Les alliés et amis peuvent également participer au soutien alimentaire. Par exemple, si quelqu’un a du mal à manger sans dépendre de troubles alimentaires, un ami ou un associé peut manger avec cette personne et rester avec elle après le repas. Ils peuvent aller ensemble dans de nouveaux restaurants, manger sur FaceTime ou simplement servir de soutien émotionnel en étant là. “Les options de soutien aux repas peuvent être très utiles car elles peuvent procurer un sentiment de sécurité et de confort à un moment qui peut être très anxiogène”, explique le Dr. Salle Wang.

Groupes de soutien spécifiques à l’identité

La guérison des troubles de l’alimentation est encore compliquée par les stéréotypes de taille, de race et de sexe. Selon une étude, les personnes qui ne correspondent pas au schéma aléatoire des troubles de l’alimentation ne sont souvent pas traitées. Ils font face à des obstacles supplémentaires parce que le public ne croit pas qu’ils peuvent avoir des troubles de l’alimentation (et les personnes atteintes de troubles érectiles peuvent même ne pas y croire elles-mêmes).

L’identification de groupes de soutien spécifiques peut aider. Par exemple, l’Alliance nationale pour les troubles de l’alimentation a un groupe de soutien LGBTQIA+ où les participants parlent des problèmes spécifiques et des déclencheurs auxquels ils sont confrontés. L’Association nationale de l’anorexie mentale et des troubles associés (ANAD) a plusieurs groupes d’affinité pour les survivants du BIPOC, ceux qui ont des corps plus grands et ceux qui sont plus âgés. “L’intégration des soins communautaires offre un espace pour acquérir des compétences telles que la tolérance au stress et la pratique de la réduction du moral autour des chiffres”, explique Mimi Cole, survivante d’un trouble de l’alimentation et thérapeute en formation à l’Université de Caroline du Nord.

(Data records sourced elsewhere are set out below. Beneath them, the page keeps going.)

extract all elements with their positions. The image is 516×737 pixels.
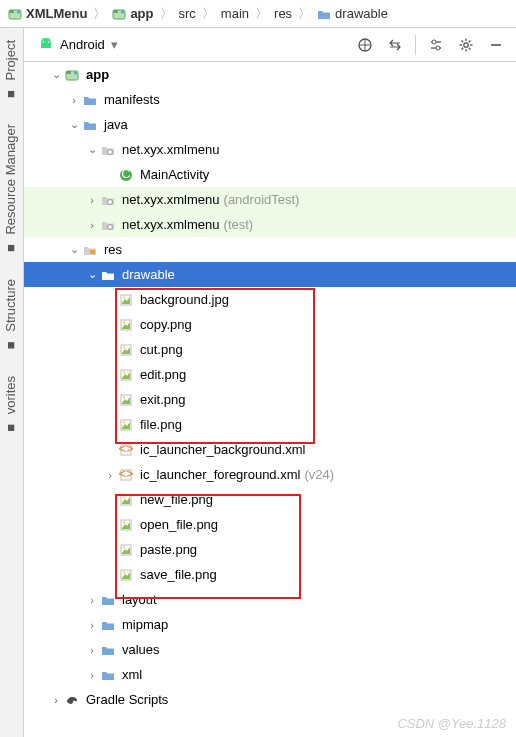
tree-row[interactable]: new_file.png [24, 487, 516, 512]
tree-label: ic_launcher_foreground.xml [140, 467, 300, 482]
chevron-down-icon: ▾ [111, 37, 118, 52]
tree-row[interactable]: ›Gradle Scripts [24, 687, 516, 712]
select-opened-file-button[interactable] [353, 33, 377, 57]
hide-button[interactable] [484, 33, 508, 57]
breadcrumb-item[interactable]: XMLMenu [6, 6, 89, 21]
tree-row[interactable]: exit.png [24, 387, 516, 412]
chevron-down-icon[interactable]: ⌄ [66, 243, 82, 256]
tool-tab-label: Project [3, 40, 18, 80]
tree-row[interactable]: open_file.png [24, 512, 516, 537]
chevron-right-icon[interactable]: › [66, 94, 82, 106]
svg-point-2 [17, 10, 20, 13]
svg-line-22 [462, 40, 464, 42]
tool-tab-label: vorites [3, 376, 18, 414]
tree-label: copy.png [140, 317, 192, 332]
tree-row[interactable]: ⌄drawable [24, 262, 516, 287]
tree-row[interactable]: ›manifests [24, 87, 516, 112]
image-icon [118, 492, 134, 508]
tree-row[interactable]: ⌄java [24, 112, 516, 137]
tree-label: res [104, 242, 122, 257]
folder-sel-icon [100, 267, 116, 283]
tree-row[interactable]: ›net.xyx.xmlmenu (test) [24, 212, 516, 237]
tree-label: new_file.png [140, 492, 213, 507]
folder-icon [100, 667, 116, 683]
tree-row[interactable]: ›values [24, 637, 516, 662]
tree-row[interactable]: save_file.png [24, 562, 516, 587]
tool-window-tab[interactable]: ■Resource Manager [0, 112, 21, 267]
tree-label: manifests [104, 92, 160, 107]
tree-label: paste.png [140, 542, 197, 557]
tree-label: cut.png [140, 342, 183, 357]
chevron-right-icon[interactable]: › [84, 619, 100, 631]
svg-point-17 [464, 42, 468, 46]
chevron-down-icon[interactable]: ⌄ [48, 68, 64, 81]
tree-row[interactable]: file.png [24, 412, 516, 437]
svg-line-9 [49, 38, 51, 40]
tree-row[interactable]: cut.png [24, 337, 516, 362]
tree-label: file.png [140, 417, 182, 432]
chevron-down-icon[interactable]: ⌄ [66, 118, 82, 131]
project-tree[interactable]: ⌄app›manifests⌄java⌄net.xyx.xmlmenuCMain… [24, 62, 516, 737]
tool-window-tab[interactable]: ■Project [0, 28, 21, 112]
chevron-right-icon[interactable]: › [84, 669, 100, 681]
xml-icon: <> [118, 467, 134, 483]
chevron-down-icon[interactable]: ⌄ [84, 268, 100, 281]
tree-row[interactable]: ›xml [24, 662, 516, 687]
project-toolbar: Android ▾ [24, 28, 516, 62]
package-icon [100, 142, 116, 158]
breadcrumb-item[interactable]: drawable [315, 6, 390, 21]
chevron-right-icon[interactable]: › [48, 694, 64, 706]
xml-icon: <> [118, 442, 134, 458]
image-icon [118, 567, 134, 583]
svg-point-60 [123, 496, 125, 498]
tree-row[interactable]: copy.png [24, 312, 516, 337]
tree-label: xml [122, 667, 142, 682]
watermark: CSDN @Yee.1128 [397, 716, 506, 731]
svg-point-7 [48, 41, 50, 43]
breadcrumb-item[interactable]: main [219, 6, 251, 21]
tree-row[interactable]: ⌄net.xyx.xmlmenu [24, 137, 516, 162]
tree-row[interactable]: ›layout [24, 587, 516, 612]
breadcrumb-sep: 〉 [93, 5, 106, 23]
tree-row[interactable]: ⌄app [24, 62, 516, 87]
chevron-right-icon[interactable]: › [84, 594, 100, 606]
tree-row[interactable]: ›net.xyx.xmlmenu (androidTest) [24, 187, 516, 212]
chevron-right-icon[interactable]: › [102, 469, 118, 481]
tree-row[interactable]: background.jpg [24, 287, 516, 312]
tree-row[interactable]: paste.png [24, 537, 516, 562]
tree-row[interactable]: ›mipmap [24, 612, 516, 637]
breadcrumb-item[interactable]: res [272, 6, 294, 21]
tree-row[interactable]: ⌄res [24, 237, 516, 262]
folder-icon [82, 92, 98, 108]
svg-text:C: C [121, 168, 130, 181]
tree-row[interactable]: CMainActivity [24, 162, 516, 187]
tree-row[interactable]: edit.png [24, 362, 516, 387]
settings-sliders-button[interactable] [424, 33, 448, 57]
expand-all-button[interactable] [383, 33, 407, 57]
chevron-right-icon[interactable]: › [84, 644, 100, 656]
breadcrumb-sep: 〉 [160, 5, 173, 23]
svg-rect-1 [9, 10, 14, 13]
tree-row[interactable]: ›<>ic_launcher_foreground.xml (v24) [24, 462, 516, 487]
tree-row[interactable]: <>ic_launcher_background.xml [24, 437, 516, 462]
image-icon [118, 542, 134, 558]
gear-button[interactable] [454, 33, 478, 57]
svg-point-50 [123, 396, 125, 398]
view-mode-dropdown[interactable]: Android ▾ [32, 35, 124, 55]
tree-label: app [86, 67, 109, 82]
svg-line-23 [469, 47, 471, 49]
breadcrumb-label: XMLMenu [26, 6, 87, 21]
svg-line-25 [469, 40, 471, 42]
svg-point-53 [123, 421, 125, 423]
breadcrumb-item[interactable]: app [110, 6, 155, 21]
chevron-down-icon[interactable]: ⌄ [84, 143, 100, 156]
tree-label: mipmap [122, 617, 168, 632]
breadcrumb: XMLMenu〉app〉src〉main〉res〉drawable [0, 0, 516, 28]
breadcrumb-item[interactable]: src [177, 6, 198, 21]
chevron-right-icon[interactable]: › [84, 194, 100, 206]
chevron-right-icon[interactable]: › [84, 219, 100, 231]
tool-window-tab[interactable]: ■Structure [0, 267, 21, 364]
package-icon [100, 217, 116, 233]
image-icon [118, 292, 134, 308]
tool-window-tab[interactable]: ■vorites [0, 364, 21, 446]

Dons pour les personnes en convalescence

Il n’est pas rare que les personnes atteintes de troubles de l’alimentation utilisent les médias sociaux pour partager leur besoin d’argent pour une thérapie, des courses, une chirurgie d’affirmation de genre ou toute autre chose liée à leur corps. Les dons de bienfaisance peuvent également impliquer de leur faire un don – encore plus qu’à des organisations – si vous en êtes capable. Cela peut aider les survivants à se sentir plus en sécurité dans leur corps et capables de faire ce qu’ils doivent faire pour se rétablir.

Les soins communautaires aident à changer la façon dont nous voyons (et traitons) les troubles de l’alimentation.

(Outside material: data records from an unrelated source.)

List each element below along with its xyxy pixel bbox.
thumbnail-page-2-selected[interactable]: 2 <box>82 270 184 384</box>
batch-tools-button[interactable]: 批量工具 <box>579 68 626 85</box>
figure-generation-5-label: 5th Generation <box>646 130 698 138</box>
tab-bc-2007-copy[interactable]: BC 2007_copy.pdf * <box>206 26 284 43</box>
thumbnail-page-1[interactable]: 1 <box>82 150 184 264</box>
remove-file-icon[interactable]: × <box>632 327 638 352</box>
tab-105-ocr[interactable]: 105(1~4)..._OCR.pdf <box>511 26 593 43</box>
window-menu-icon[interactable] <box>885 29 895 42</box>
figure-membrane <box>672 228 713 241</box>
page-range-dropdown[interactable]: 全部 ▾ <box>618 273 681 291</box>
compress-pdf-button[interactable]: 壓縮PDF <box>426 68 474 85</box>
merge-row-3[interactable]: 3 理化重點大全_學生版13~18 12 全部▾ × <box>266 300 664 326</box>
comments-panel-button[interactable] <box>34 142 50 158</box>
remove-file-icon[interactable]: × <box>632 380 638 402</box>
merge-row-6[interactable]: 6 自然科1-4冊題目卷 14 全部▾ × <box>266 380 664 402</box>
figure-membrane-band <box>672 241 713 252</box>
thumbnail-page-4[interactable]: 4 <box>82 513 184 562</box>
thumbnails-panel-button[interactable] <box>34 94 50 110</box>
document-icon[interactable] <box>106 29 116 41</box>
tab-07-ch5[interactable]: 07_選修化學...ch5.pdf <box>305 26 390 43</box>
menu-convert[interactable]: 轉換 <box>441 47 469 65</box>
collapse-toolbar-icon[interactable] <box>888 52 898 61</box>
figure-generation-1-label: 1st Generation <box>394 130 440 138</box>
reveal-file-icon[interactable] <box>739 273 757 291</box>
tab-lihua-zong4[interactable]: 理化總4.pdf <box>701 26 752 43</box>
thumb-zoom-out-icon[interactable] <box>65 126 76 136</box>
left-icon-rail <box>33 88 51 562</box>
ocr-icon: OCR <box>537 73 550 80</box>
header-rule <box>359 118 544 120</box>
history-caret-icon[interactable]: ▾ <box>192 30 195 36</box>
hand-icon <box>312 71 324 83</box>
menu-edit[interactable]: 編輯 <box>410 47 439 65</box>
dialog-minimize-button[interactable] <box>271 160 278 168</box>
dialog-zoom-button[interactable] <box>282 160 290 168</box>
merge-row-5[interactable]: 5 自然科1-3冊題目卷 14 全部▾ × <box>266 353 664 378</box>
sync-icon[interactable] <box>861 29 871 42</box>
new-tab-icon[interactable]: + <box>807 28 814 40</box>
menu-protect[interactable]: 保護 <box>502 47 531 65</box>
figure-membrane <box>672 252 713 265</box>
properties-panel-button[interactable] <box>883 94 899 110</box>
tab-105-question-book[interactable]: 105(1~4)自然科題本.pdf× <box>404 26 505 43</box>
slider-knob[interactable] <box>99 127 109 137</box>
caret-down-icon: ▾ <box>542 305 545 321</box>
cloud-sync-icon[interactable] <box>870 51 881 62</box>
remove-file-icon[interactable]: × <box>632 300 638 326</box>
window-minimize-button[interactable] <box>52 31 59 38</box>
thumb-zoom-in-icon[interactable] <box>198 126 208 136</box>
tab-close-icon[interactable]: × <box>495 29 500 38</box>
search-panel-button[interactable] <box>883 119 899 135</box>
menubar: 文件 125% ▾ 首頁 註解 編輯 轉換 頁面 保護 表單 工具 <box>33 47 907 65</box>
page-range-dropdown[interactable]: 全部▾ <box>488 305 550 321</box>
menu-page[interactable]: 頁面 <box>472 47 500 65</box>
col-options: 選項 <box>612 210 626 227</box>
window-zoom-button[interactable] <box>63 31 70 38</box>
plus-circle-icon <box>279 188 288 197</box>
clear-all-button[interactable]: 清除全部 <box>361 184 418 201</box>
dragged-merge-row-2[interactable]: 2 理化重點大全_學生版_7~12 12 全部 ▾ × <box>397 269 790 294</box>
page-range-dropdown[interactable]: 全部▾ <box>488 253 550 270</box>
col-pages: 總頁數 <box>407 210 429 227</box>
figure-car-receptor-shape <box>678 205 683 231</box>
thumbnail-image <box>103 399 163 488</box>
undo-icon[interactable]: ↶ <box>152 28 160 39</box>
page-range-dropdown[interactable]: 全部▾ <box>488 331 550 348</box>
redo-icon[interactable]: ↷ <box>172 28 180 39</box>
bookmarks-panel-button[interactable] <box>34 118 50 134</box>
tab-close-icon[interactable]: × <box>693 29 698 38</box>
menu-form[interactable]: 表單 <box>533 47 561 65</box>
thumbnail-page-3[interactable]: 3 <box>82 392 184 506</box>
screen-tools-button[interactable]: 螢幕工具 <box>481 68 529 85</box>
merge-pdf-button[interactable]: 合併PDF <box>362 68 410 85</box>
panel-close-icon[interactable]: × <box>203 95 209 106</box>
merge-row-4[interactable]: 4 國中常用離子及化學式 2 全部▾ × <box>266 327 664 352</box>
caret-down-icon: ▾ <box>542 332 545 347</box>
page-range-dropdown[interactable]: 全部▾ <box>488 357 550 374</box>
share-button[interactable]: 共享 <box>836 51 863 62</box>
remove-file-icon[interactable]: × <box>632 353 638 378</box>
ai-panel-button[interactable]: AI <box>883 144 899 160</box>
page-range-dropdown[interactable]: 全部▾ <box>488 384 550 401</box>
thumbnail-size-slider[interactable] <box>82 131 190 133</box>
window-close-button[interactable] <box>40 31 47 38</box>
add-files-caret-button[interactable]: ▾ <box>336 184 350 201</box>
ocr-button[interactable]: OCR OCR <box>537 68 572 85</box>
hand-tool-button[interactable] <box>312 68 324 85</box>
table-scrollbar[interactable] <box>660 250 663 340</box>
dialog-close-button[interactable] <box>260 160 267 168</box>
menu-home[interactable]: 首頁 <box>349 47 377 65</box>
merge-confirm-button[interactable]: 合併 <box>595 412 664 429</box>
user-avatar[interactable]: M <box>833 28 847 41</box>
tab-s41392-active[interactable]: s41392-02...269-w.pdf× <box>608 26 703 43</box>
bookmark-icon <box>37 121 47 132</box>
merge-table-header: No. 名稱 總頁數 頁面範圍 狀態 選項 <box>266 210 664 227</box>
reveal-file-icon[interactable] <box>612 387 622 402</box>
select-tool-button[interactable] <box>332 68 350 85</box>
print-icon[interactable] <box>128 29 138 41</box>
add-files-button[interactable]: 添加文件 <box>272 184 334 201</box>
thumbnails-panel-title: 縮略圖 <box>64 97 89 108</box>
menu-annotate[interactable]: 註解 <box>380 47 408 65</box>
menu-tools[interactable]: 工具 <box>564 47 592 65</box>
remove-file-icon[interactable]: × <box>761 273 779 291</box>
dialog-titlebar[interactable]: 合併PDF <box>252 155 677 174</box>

En fin de compte, les soins communautaires visent à faire du monde un endroit plus sain pour nous tous. “Il est essentiel que nous en apprenions tous collectivement davantage sur les méfaits de la culture alimentaire et de notre langage sur notre corps, car il est important que la communauté soit un endroit sûr où les personnes souffrant de troubles de l’alimentation peuvent guérir”, déclare Cole. “Il est essentiel que nous remettions en question le statu quo des recommandations que nous donnons aux clients et des phrases que nous répétons parce que nous avons appris cela, comme par exemple.”

docteur Wang-Hall dit que les fournisseurs doivent également prendre des mesures pour changer. “Nous devons favoriser la connexion entre les personnes aux prises avec des troubles de l’alimentation et renforcer leur voix au-delà de la nôtre”, dit-elle. “Dans ma pratique, cela signifie que j’offre un soutien de groupe à faible coût et sans frais, ainsi qu’un soutien aux repas sans frais… Je me considère comme un facilitateur d’individus qui se connectent pour comprendre leur propre sagesse et leur capacité de rétablissement.”